START RECORDED DATA
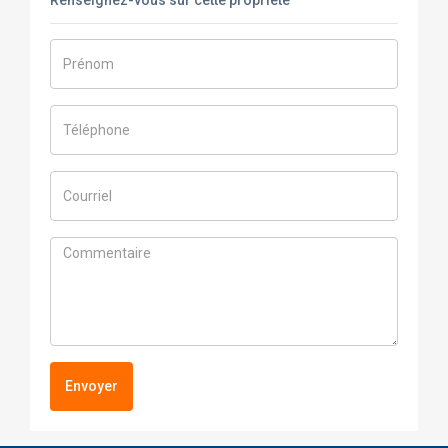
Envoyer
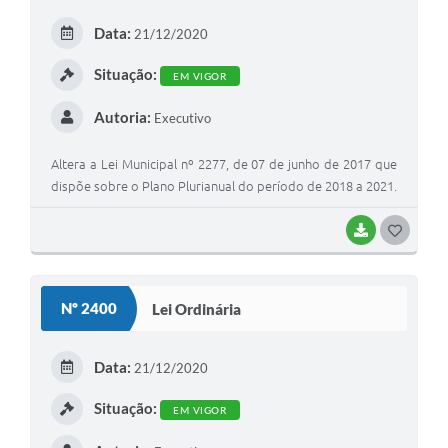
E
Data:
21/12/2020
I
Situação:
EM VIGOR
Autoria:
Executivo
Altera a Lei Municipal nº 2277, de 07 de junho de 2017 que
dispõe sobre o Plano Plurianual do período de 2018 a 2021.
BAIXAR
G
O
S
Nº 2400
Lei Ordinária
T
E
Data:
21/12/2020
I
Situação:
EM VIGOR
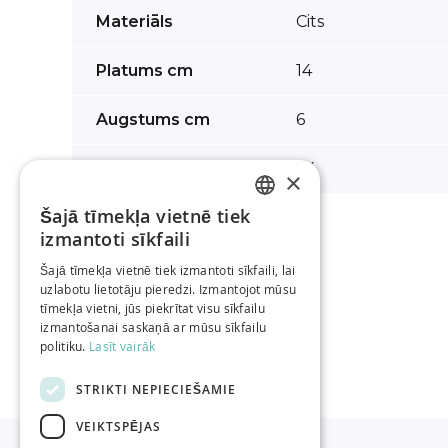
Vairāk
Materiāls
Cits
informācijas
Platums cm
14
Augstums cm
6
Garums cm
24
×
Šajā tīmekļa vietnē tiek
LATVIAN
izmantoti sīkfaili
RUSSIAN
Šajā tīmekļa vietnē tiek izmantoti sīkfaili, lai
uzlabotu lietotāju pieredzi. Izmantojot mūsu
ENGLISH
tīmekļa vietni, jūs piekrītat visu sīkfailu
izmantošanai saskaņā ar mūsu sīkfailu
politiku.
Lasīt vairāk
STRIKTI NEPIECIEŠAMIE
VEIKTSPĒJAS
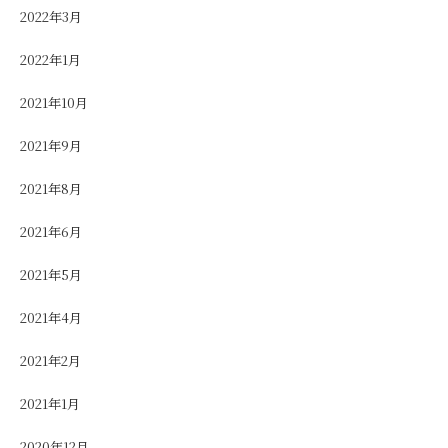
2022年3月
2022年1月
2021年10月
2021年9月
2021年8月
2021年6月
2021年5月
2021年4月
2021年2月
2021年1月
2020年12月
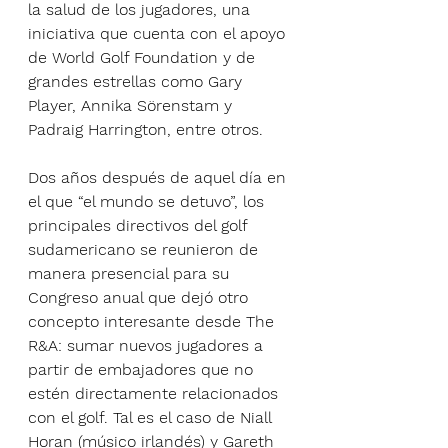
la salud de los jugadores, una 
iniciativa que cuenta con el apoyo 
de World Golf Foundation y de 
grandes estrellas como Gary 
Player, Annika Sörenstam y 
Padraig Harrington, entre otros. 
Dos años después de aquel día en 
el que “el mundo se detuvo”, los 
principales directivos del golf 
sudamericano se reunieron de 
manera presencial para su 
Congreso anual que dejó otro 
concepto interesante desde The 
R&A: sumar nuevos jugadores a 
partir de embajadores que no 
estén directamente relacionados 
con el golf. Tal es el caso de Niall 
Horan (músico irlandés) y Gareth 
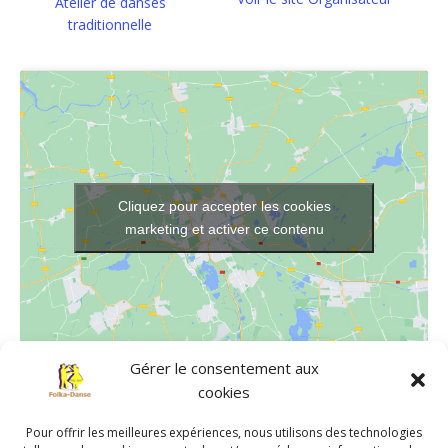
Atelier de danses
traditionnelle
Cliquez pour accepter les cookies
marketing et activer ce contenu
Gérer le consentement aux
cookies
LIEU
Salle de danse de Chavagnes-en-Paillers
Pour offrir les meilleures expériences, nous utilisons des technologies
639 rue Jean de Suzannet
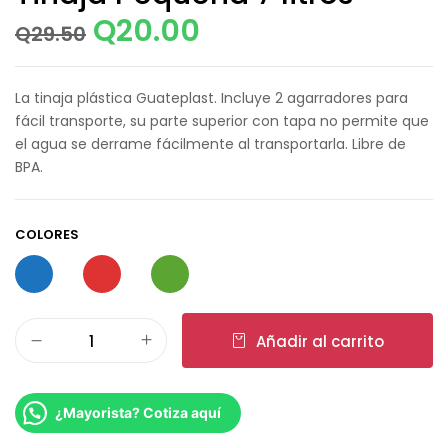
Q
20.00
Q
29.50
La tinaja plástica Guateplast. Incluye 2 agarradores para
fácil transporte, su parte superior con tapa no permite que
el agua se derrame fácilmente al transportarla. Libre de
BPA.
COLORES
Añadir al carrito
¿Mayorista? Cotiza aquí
END RECORDED DATA
◆ WHAT THE EXERCISE ASKS: Line for line, restate the data above and omit every picture.

◆ OUTPUT BELOW:
Envoyer
E
Data:
21/12/2020
I
Situação:
EM VIGOR
Autoria:
Executivo
Altera a Lei Municipal nº 2277, de 07 de junho de 2017 que
dispõe sobre o Plano Plurianual do período de 2018 a 2021.
BAIXAR
G
O
S
Nº 2400
Lei Ordinária
T
E
Data:
21/12/2020
I
Situação:
EM VIGOR
Vairāk
Materiāls
Cits
informācijas
Platums cm
14
Augstums cm
6
Garums cm
24
×
Šajā tīmekļa vietnē tiek
LATVIAN
izmantoti sīkfaili
RUSSIAN
Šajā tīmekļa vietnē tiek izmantoti sīkfaili, lai
uzlabotu lietotāju pieredzi. Izmantojot mūsu
ENGLISH
tīmekļa vietni, jūs piekrītat visu sīkfailu
izmantošanai saskaņā ar mūsu sīkfailu
politiku.
Lasīt vairāk
STRIKTI NEPIECIEŠAMIE
VEIKTSPĒJAS
2022年3月
2022年1月
2021年10月
2021年9月
2021年8月
2021年6月
2021年5月
2021年4月
2021年2月
2021年1月
2020年12月
la salud de los jugadores, una 
iniciativa que cuenta con el apoyo 
de World Golf Foundation y de 
grandes estrellas como Gary 
Player, Annika Sörenstam y 
Padraig Harrington, entre otros. 
Dos años después de aquel día en 
el que “el mundo se detuvo”, los 
principales directivos del golf 
sudamericano se reunieron de 
manera presencial para su 
Congreso anual que dejó otro 
concepto interesante desde The 
R&A: sumar nuevos jugadores a 
partir de embajadores que no 
estén directamente relacionados 
con el golf. Tal es el caso de Niall 
Horan (músico irlandés) y Gareth 
Atelier de danses
traditionnelle
Cliquez pour accepter les cookies
marketing et activer ce contenu
Gérer le consentement aux
cookies
LIEU
Salle de danse de Chavagnes-en-Paillers
Pour offrir les meilleures expériences, nous utilisons des technologies
639 rue Jean de Suzannet
Q
20.00
Q
29.50
La tinaja plástica Guateplast. Incluye 2 agarradores para
fácil transporte, su parte superior con tapa no permite que
el agua se derrame fácilmente al transportarla. Libre de
BPA.
COLORES
Añadir al carrito
¿Mayorista? Cotiza aquí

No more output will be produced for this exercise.